No mundo das aparências, parecer nobre ou uma vítima tem bastante valor, independente da realidade. Um exemplo citado por Dalrymple, que foi médico em várias prisões, são os pais que tatuam o nome de seus filhos no braço, bem à mostra. Não podemos generalizar, mas o autor acredita que em vários casos isso pode muito bem substituir uma solicitude genuína para com os rebentos. Na falta de cuidados reais, o corpo é marcado para que o mundo veja o contrário da verdade.
Da mesma forma, os atos de caridade se transformam em propaganda pública, para todos tomarem conhecimento. Jesus, no Sermão da Montanha, alertou justamente contra tal hipocrisia. No mundo da internet, ela cresceu exponencialmente. Basta um clique de curtir em uma página do Facebook, basta colocar o nome de uma tribo indígena no perfil, basta compartilhar uma campanha para salvar os pandas ou as baleias, que a pessoa se sente a mais nobre do mundo, enquanto os outros não passam de seres insensíveis que não acompanham sua nobreza.
A privacidade foi para o espaço também. Não se conserva mais os sentimentos. Eles devem ser expostos o tempo todo, e quem não o faz, só pode ser um psicopata insensível. Aquele que não coloca para fora tudo aquilo que está “sentindo” é visto como um pária, quase um inimigo do povo. Só é virtuoso quem demonstra todo o seu sentimentalismo. E isso, naturalmente, alimentou sobremaneira a vitimização no mundo.
Qualquer um que clama ser uma vítima obtém o status de superioridade moral sobre os demais. Vivemos em uma época em que as pessoas competem para ver quem sofreu mais e, com isso, destacar-se na estima dos outros. Só é digno quem sofreu. Por isso tantos livros com relatos de tragédias pessoais, algumas forjadas de forma fraudulenta. Por isso tantos movimentos de minorias vitimizadas em busca de recompensas. Quando o sentimentalismo abunda, a vitimização explode, para explorar essa fraqueza infantil.
A visão cristã de “pecado original” diz o contrário desse mito romântico de Rousseau: os homens nasceriam imperfeitos e poderiam buscar seguir na direção do aperfeiçoamento.

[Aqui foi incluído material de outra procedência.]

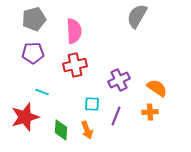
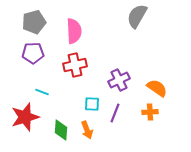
gray pentagon: moved 3 px down
purple line: moved 1 px left, 3 px up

Em outras palavras, a besta homem precisa ser domesticada, civilizada, e a responsabilidade é de cada um por seus próprios atos. Claro que vamos sofrer influências grandes do ambiente, da família, da sociedade; mas, em última instância, somos os responsáveis pelo que fazemos e escolhemos, temos o livre-arbítrio.
Ao se substituir essa visão pela romântica, abrem-se os portões do inferno, onde cada um alega ser uma vítima, às vezes de suas próprias emoções. Concluo com o alerta de Dalrymple: “O culto do sentimento destrói a capacidade de pensar, ou mesmo a consciência de que é necessário pensar”.